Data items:

+ + +

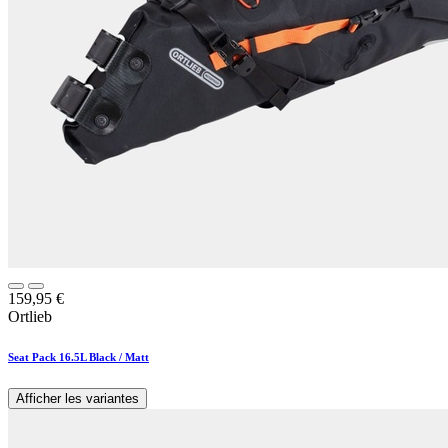
159,95
€
Ortlieb
Seat Pack 16.5L Black / Matt
Afficher les variantes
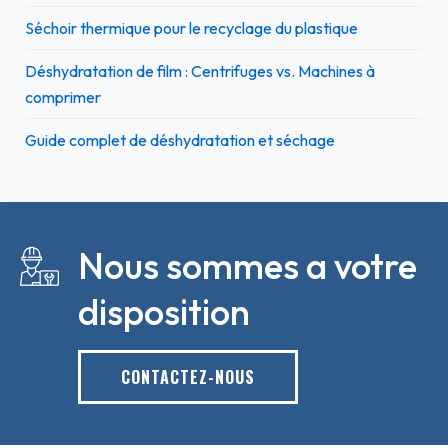
Séchoir thermique pour le recyclage du plastique
Déshydratation de film : Centrifuges vs. Machines à
comprimer
Guide complet de déshydratation et séchage
Nous sommes a votre
disposition
CONTACTEZ-NOUS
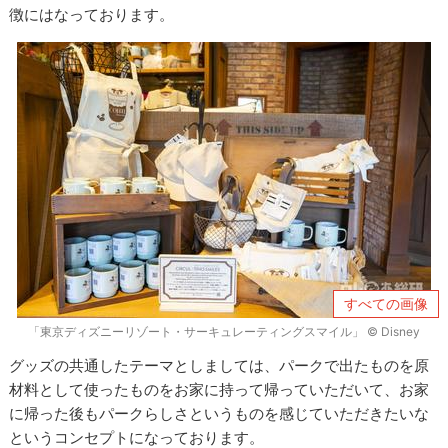
徴にはなっております。
すべての画像
「東京ディズニーリゾート・サーキュレーティングスマイル」 © Disney
グッズの共通したテーマとしましては、パークで出たものを原
材料として使ったものをお家に持って帰っていただいて、お家
に帰った後もパークらしさというものを感じていただきたいな
というコンセプトになっております。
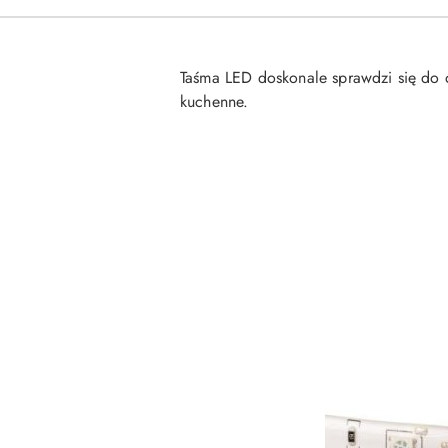
Taśma LED doskonale sprawdzi się do oś
kuchenne.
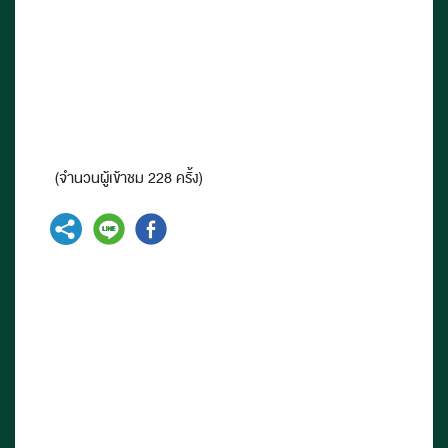
(จำนวนผู้เข้าชม 228 ครั้ง)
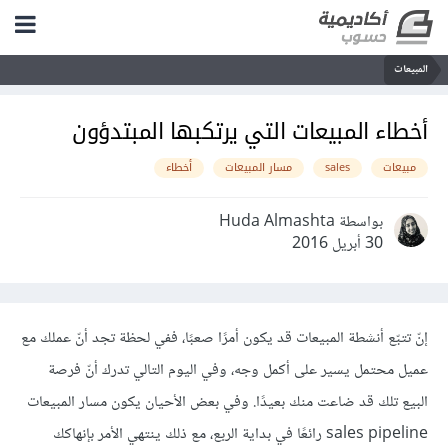
المبيعات
أخطاء المبيعات التي يرتكبها المبتدؤون
مبيعات
sales
مسار المبيعات
أخطاء
بواسطة Huda Almashta
30 أبريل 2016
إنّ تتبّع أنشطة المبيعات قد يكون أمرًا صعبًا، ففي لحظة تجد أنّ عملك مع
عميل محتمل يسير على أكمل وجه، وفي اليوم التالي تدرك أنّ فرصة
البيع تلك قد ضاعت منك بعيدًا. وفي بعض الأحيان يكون مسار المبيعات
sales pipeline رائعًا في بداية الربع، مع ذلك ينتهي الأمر بإنهاكك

+ + +

Work to be completed: Would you output the data exactly, without any of its images?

Answer to this problem:
159,95
€
Ortlieb
Seat Pack 16.5L Black / Matt
Afficher les variantes
Séchoir thermique pour le recyclage du plastique
Déshydratation de film : Centrifuges vs. Machines à
comprimer
Guide complet de déshydratation et séchage
Nous sommes a votre
disposition
CONTACTEZ-NOUS
徴にはなっております。
すべての画像
「東京ディズニーリゾート・サーキュレーティングスマイル」 © Disney
グッズの共通したテーマとしましては、パークで出たものを原
材料として使ったものをお家に持って帰っていただいて、お家
に帰った後もパークらしさというものを感じていただきたいな
というコンセプトになっております。
Taśma LED doskonale sprawdzi się do oś
kuchenne.
(จำนวนผู้เข้าชม 228 ครั้ง)
المبيعات
أخطاء المبيعات التي يرتكبها المبتدؤون
مبيعات
sales
مسار المبيعات
أخطاء
بواسطة Huda Almashta
30 أبريل 2016
إنّ تتبّع أنشطة المبيعات قد يكون أمرًا صعبًا، ففي لحظة تجد أنّ عملك مع
عميل محتمل يسير على أكمل وجه، وفي اليوم التالي تدرك أنّ فرصة
البيع تلك قد ضاعت منك بعيدًا. وفي بعض الأحيان يكون مسار المبيعات
sales pipeline رائعًا في بداية الربع، مع ذلك ينتهي الأمر بإنهاكك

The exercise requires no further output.